Exercise: Give the lines again exactly as they appear below, from the line with "Ajouter au panier" to the line with "cuisine équipée.", both included, and only those lines. Leave every picture out.

[Task data Boundary: Start]

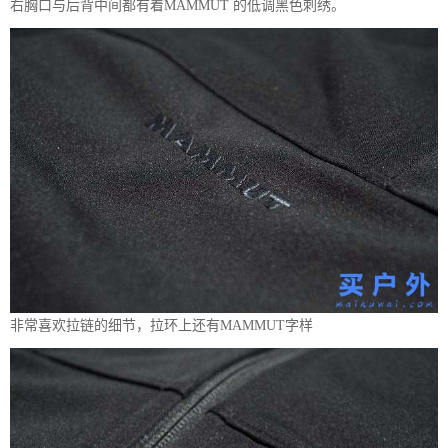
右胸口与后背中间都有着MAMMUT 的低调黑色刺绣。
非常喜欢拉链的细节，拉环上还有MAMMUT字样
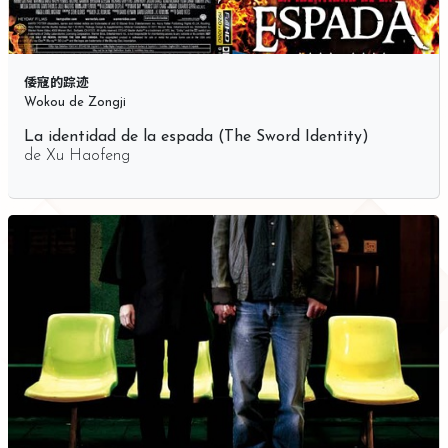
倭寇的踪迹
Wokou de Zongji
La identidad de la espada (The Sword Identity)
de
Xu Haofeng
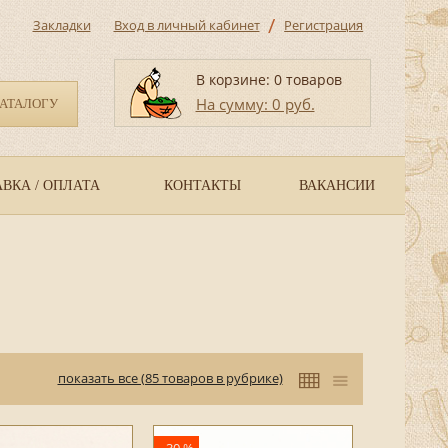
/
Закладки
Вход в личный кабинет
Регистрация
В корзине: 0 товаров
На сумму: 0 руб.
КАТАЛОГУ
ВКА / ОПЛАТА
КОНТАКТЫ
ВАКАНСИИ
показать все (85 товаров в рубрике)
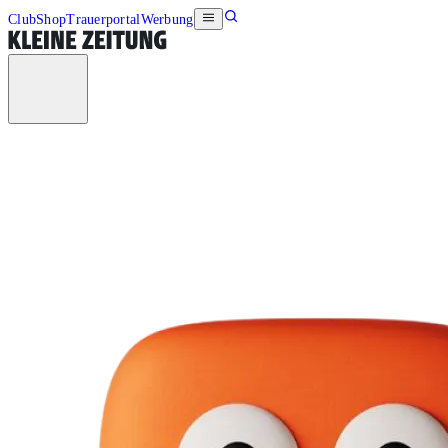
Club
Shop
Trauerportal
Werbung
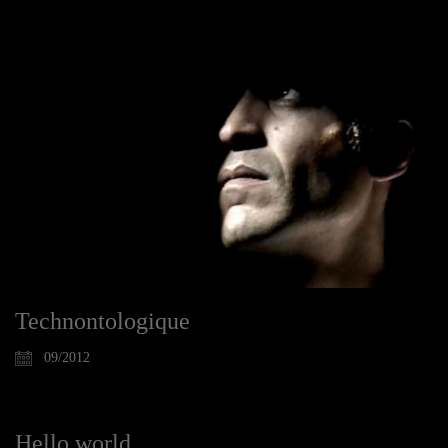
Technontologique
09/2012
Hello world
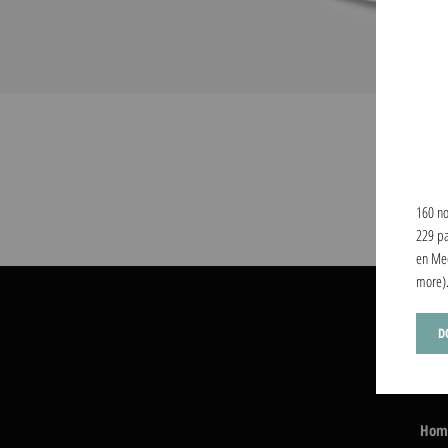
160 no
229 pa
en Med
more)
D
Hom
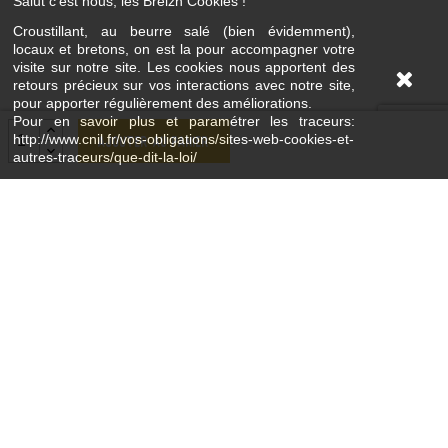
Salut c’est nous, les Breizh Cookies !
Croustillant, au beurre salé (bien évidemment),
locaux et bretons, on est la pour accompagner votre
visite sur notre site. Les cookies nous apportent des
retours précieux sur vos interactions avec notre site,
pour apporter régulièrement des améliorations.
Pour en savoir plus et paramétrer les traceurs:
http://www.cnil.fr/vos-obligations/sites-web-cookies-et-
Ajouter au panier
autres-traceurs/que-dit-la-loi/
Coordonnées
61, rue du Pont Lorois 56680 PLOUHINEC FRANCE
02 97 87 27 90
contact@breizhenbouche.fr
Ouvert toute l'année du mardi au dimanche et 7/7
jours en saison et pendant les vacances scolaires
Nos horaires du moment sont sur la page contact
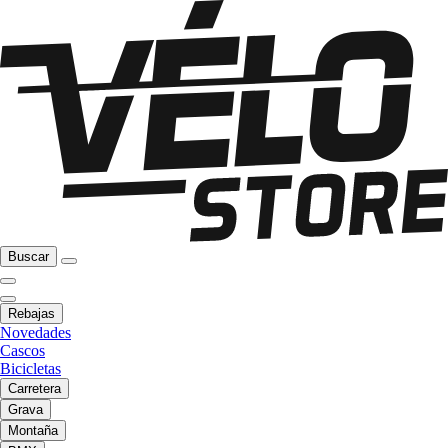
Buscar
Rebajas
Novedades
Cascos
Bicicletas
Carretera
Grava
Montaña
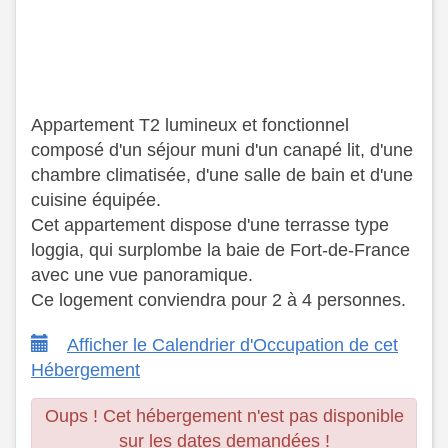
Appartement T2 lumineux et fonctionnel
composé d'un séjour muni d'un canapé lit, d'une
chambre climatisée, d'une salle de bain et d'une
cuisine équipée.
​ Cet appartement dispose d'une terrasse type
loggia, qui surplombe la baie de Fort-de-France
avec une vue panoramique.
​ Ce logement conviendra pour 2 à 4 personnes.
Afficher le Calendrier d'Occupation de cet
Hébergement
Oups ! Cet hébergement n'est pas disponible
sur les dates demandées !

[Task data Boundary: End]

Result below:
Ajouter au panier
autres-traceurs/que-dit-la-loi/
Coordonnées
61, rue du Pont Lorois 56680 PLOUHINEC FRANCE
02 97 87 27 90
contact@breizhenbouche.fr
Ouvert toute l'année du mardi au dimanche et 7/7
jours en saison et pendant les vacances scolaires
Nos horaires du moment sont sur la page contact
Buscar
Rebajas
Novedades
Cascos
Bicicletas
Carretera
Grava
Montaña
Appartement T2 lumineux et fonctionnel
composé d'un séjour muni d'un canapé lit, d'une
chambre climatisée, d'une salle de bain et d'une
cuisine équipée.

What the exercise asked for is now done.